The Science Citation Index, which many of you will now know as the Web of Science, turned 50 this year.1 Hopefully, you are already familiar with this tool, which allows you to, in essence, search forward in time from a particular paper. This is an important way to search the literature, and has a myriad of uses, good and bad.
I first discovered the Science Citation Index when I was a student in the 1990s. Back then, the Science Citation Index existed as a paper index. Every year, a new set of volumes would come out that contained all the citations indexed in that year. Every five years, a five-year cumulation would come out that would replace the annual volumes. You would look up a cited paper in these volumes by the lead author. If the paper had been cited in the range of time covered by a volume set, that paper would appear under this author’s name with the citing papers listed under it. If the paper was more than a few years old, you often had to go through several volumes to pick up all the citations, but it was still well worth doing when you wanted to track what had happened to an idea over time. This process is described in some detail in one of Eugene Garfield’s articles.
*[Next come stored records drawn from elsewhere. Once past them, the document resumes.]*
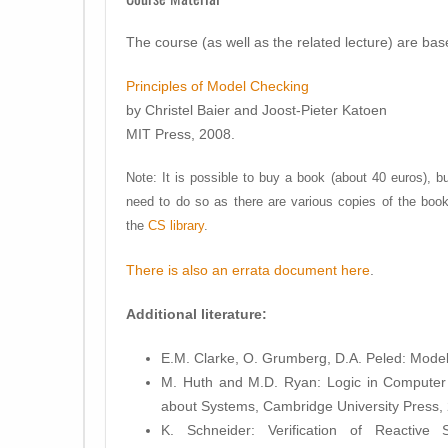
The course (as well as the related lecture) are ba
Principles of Model Checking
by Christel Baier and Joost-Pieter Katoen
MIT Press, 2008.
Note: It is possible to buy a book (about 40 euros), bu
need to do so as there are various copies of the book
the
CS library
.
There is also an errata document here
.
Additional literature:
E.M. Clarke, O. Grumberg, D.A. Peled: Mode
M. Huth and M.D. Ryan: Logic in Computer
about Systems, Cambridge University Press, 
K. Schneider: Verification of Reactive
Of course, the Science Citation Index has other uses. It occurred to me fairly early on that I could use it to check if people were citing my papers. This was often directly useful by making me aware of related work that might not otherwise have come to my attention. Of course, there’s also an ego-stroking aspect to this exercise, at least if your papers get cited. My own work took a while to catch on, so citations were few and far between for several years.
Over the years, paper gave way to CD-ROMs, and eventually to a web interface. Computer-based tools allow for more sophisticated analyses, but the core functionality is the same: the ability to track ideas through time, and to discover inter-related papers. One of the most intriguing (and under-used) features of the web system is the “View Related Records” link, which shows papers that share citations with a chosen paper. If people are working on related problems but aren’t aware of each other (which happens quite a lot) and are therefore not citing each other, this is often a useful way to discover another branch of research on a given problem since they are likely to be citing many of the same references. If you’re a young scientist starting out in a field, I would strongly suggest that you use this feature starting from a few papers that are key to your research.
What is perhaps the most remarkable aspect of the Science Citation Index is that it was largely the brainchild of one person, Eugene Garfield. No idea is without its precedents, but there is no doubt that Garfield was the prime mover behind the Science Citation Index. We all owe Dr Garfield a huge debt.
So happy 50th Science Citation Index, and many happy returns!
1Eugene Garfield (1964) “Science Citation Index”—A New Dimension in Indexing. Science 144, 649–654.